American Express Global Business Travel also mentioned during its first-quarter earnings call that it is noticing an uptick in the need for smaller meetings driven by hybrid work and distributed teams.
“With workforces increasingly distributed, the predicted increase in meetings and events is gaining traction,” the company’s CEO Paul Abbott said during the earrings call. “Small meetings are our fastest growing area of meeting and events, and we are seeing growing demand for our services as companies increase their investment in these types of meetings.”
Blended Travel Benefits
As travelers increasingly opt for “blended” trips combining leisure and business travel, several companies seem to be seeing the benefits.
Take car rental giant Hertz, whose CEO Stephen Scherr said he thinks blended travel has been a “net benefit” for the company during its latest earnings call. Customers now have more opportunities to add days to their rental agreement based on post-pandemic travel habits, he explained.
Choice Hotels is also benefiting from blended travel, noting on its most recent earnings call that it has seen bookings rise above pre-pandemic levels.
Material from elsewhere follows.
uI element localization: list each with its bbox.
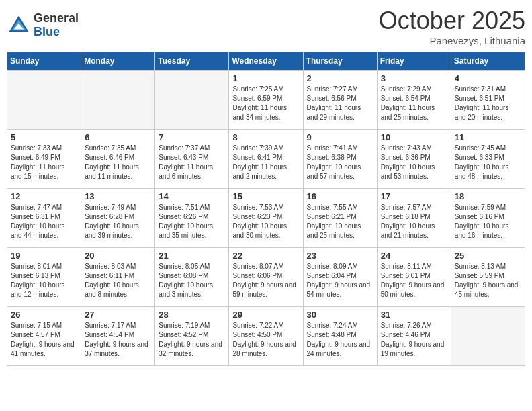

American Airlines is also seeing some benefit from the increase in blended trips through higher yields. In the first quarter, the airline saw a mix of about 35 percent volume each for leisure and blended trips, and 30 percent for business trips. In 2019, that first-quarter mix was closer to 30 percent for leisure and blended trips and 40 percent for business travel.
“Though we’re seeing that shift, we find that very often, the blended yields that we see are coming in at values that are 8 percent to 10 percent higher than the very traditional business trips that they replaced,” said American Airlines Chief Commercial Officer Vasu Raja during the airline’s first-quarter earnings call.
Delta also saw encouraging yield trends as blended trips take hold, noting that the lines have blurred between high-yield leisure and corporate travel in ways the airline did not see before the pandemic.
“And so, where we’re not selling those premium seats to corporates, we are selling them at near-corporate rates to high-end leisure customers, and that’s really providing a very nice insulation for us,” Delta President Glen Hauenstein noted.
Recovery Is Still Evolving
While small- and medium sized enterprises continue to enjoy a high level of attention in the story about corporate travel’s comeback, the road to recovery arguably will continue to be uneven for at least the rest of this year.
“While March 2023 managed business revenues largely recovered to March 2019 levels, the company expects corporate revenue trends to continue to be choppy as customer travel patterns evolve post-pandemic,” Southwest Airlines said in its first-quarter earnings release.
Southwest sees continued recovery into the second quarter for its managed business segment compared with the first quarter, due to more passenger and corporate account growth. However, it notes that customer behavior is still evolving.
But the bottom line, at least for HRS’ Brophy, is that business travel is on a recovery path — even if we still aren’t clear on exactly how it will play out.
“Any screaming headlines about ‘business travel not coming back’ should be tempered,” HRS’ Brophy said. “Business travel is in fact coming back, with the shape and pace of that comeback still unfolding.”